Measurement of lesion volume
After completion of the functional testing the rats are sacrificed and the brains removed. Rat brains are fixed by transcardial perfusion with saline and embedded in paraffin. Seven brain sections are traced using a microcomputer imaging device (MCID) analysis system (Imaging Research, St. Catharines, Canada). The indirect lesion area, in which the intact area of the ipsilateral hemisphere is subtracted from the area of the contralateral hemisphere, is calculated. Lesion volume is represented as a volume percentage of the lesion compared with the contralateral hemisphere. Measurement of lesion volumes is correlated to functional outcome. However, reduction of lesion volume is not always correlated to improved functional outcome.
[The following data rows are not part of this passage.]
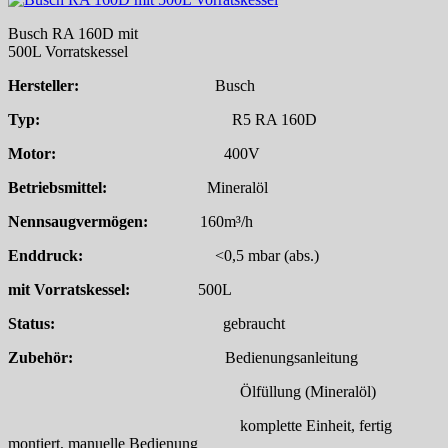
Busch RA 160D mit
500L Vorratskessel
Hersteller:
Busch
Typ:
R5 RA 160D
Motor:
400V
Betriebsmittel:
Mineralöl
Nennsaugvermögen:
160m³/h
Enddruck:
<0,5 mbar (abs.)
mit Vorratskessel:
500L
Status:
gebraucht
Zubehör:
Bedienungsanleitung
Ölfüllung (Mineralöl)
komplette Einheit, fertig
montiert, manuelle Bedienung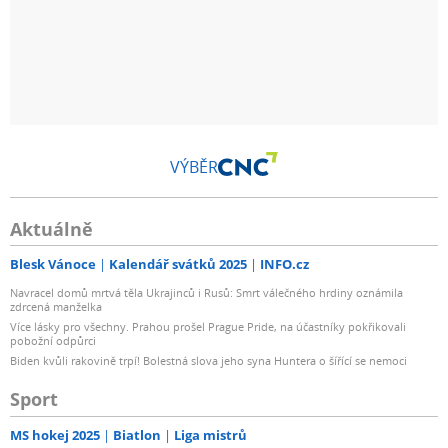
VÝBĚR
Aktuálně
Blesk Vánoce
Kalendář svátků 2025
INFO.cz
Navracel domů mrtvá těla Ukrajinců i Rusů: Smrt válečného hrdiny oznámila
zdrcená manželka
Více lásky pro všechny. Prahou prošel Prague Pride, na účastníky pokřikovali
pobožní odpůrci
Biden kvůli rakovině trpí! Bolestná slova jeho syna Huntera o šířící se nemoci
Sport
MS hokej 2025
Biatlon
Liga mistrů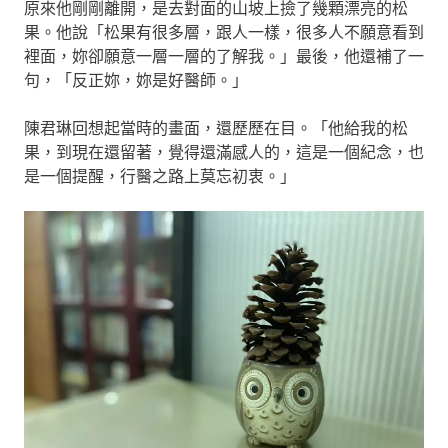
原來他剛剛離開，是去對面的山坡上撿了幾顆漂亮的松
果。他說「松果有很多層，跟人一樣，很多人不願意看到
裡面，妳卻願意一層一層的了解我。」最後，他還補了一
句，「反正妳，妳是好醫師。」
陳君琳回想起當時的畫面，還歷歷在目。「他給我的松
果，到現在還留著，覺得還滿感人的，這是一個紀念，也
是一個提醒，行醫之路上莫忘初衷。」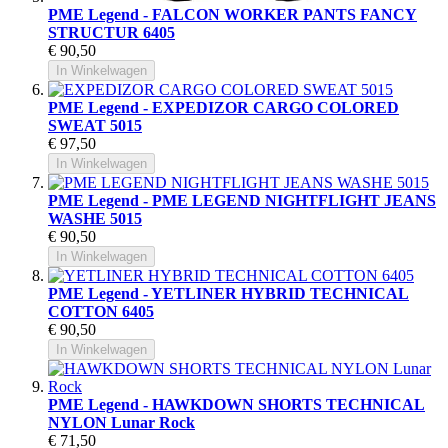
PME Legend - FALCON WORKER PANTS FANCY
STRUCTUR 6405
€ 90,50
In Winkelwagen
PME Legend - EXPEDIZOR CARGO COLORED
SWEAT 5015
€ 97,50
In Winkelwagen
PME Legend - PME LEGEND NIGHTFLIGHT JEANS
WASHE 5015
€ 90,50
In Winkelwagen
PME Legend - YETLINER HYBRID TECHNICAL
COTTON 6405
€ 90,50
In Winkelwagen
PME Legend - HAWKDOWN SHORTS TECHNICAL
NYLON Lunar Rock
€ 71,50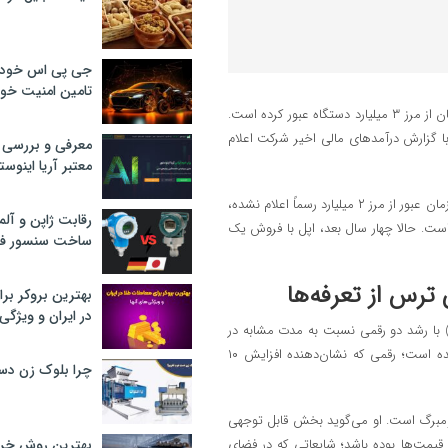
جی پی اس خودرو
تامین امنیت خود
اپل به‌تازگی اعلام کرد که مجموع فروش گوشی‌های آیفون در جهان از مرز ۳ میلیارد دستگاه عبور کرده است.
با گزارش درآمدهای مالی اخیر شرکت اعلام
معرفی و بررسی پ
معتبر آریا اینوست
اپل در سال ۲۰۱۶ توانست رکورد فروش یک میلیارد آیفون را ثبت کند. با اینکه زمان عبور از مرز ۲ میلیارد رسماً اعلام نشده،
رقابت ژاپن و آلم
 این باورند که این اتفاق حدوداً در سال ۲۰۲۱ رخ داده است. حالا چهار سال بعد، اپل با فروش یک
ساخت سنسور فش
بهترین بروکر برا
در ایران و ویژگی‌
) با رشد دو رقمی نسبت به مدت مشابه در
سال گذشته همراه بوده و درآمد شرکت در این بازه به ۹۴ میلیارد دلار رسیده است؛ رقمی که نشان‌دهنده افزایش ۱۰
چرا بلوک زن دس
لومبرگ است. او می‌گوید بخش قابل توجهی
یمت‌ها بوده باشد؛ شایعاتی که در فضای
بهترین روش خرید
Immunohistochemical staining
Standard paraffin blocks are obtained from the center of the lesion, corresponding to coronal coordinates for bregma -1-1 mm. A series of 6 μm thick sections at various levels (100 μm interval) are cut and stained with hematoxylin and eosin (H&E). Tissue sections are incubated in commercially prepared antibodies used to identify specific cellular and vascular cell types. The sections are treated with an ABC kit (Vector laboratories, INC) and diaminobenzidine (DAB) is used as a sensitive chromogen for light microscopy. Coronal sections are digitized using a 40x objective using a three-CCD color video camera (Sony DXC-970MD) interfaced with a MCID system for quantification.
Summary
Tβ4 is a potential neurorestorative agent because of its actin binding properties that may enhance neuroprogenitor cellular migration and differentiation in the area of ischemic injury promoting a brain repair or regenerative process. Tβ4 is presently being tested in our rat model of embolic stroke Tβ4. In future publications, we hope to provide evidence that Tβ4 promotes restorative mechanisms and recovery after stroke and that recovery will not depend on a narrow time window of treatment.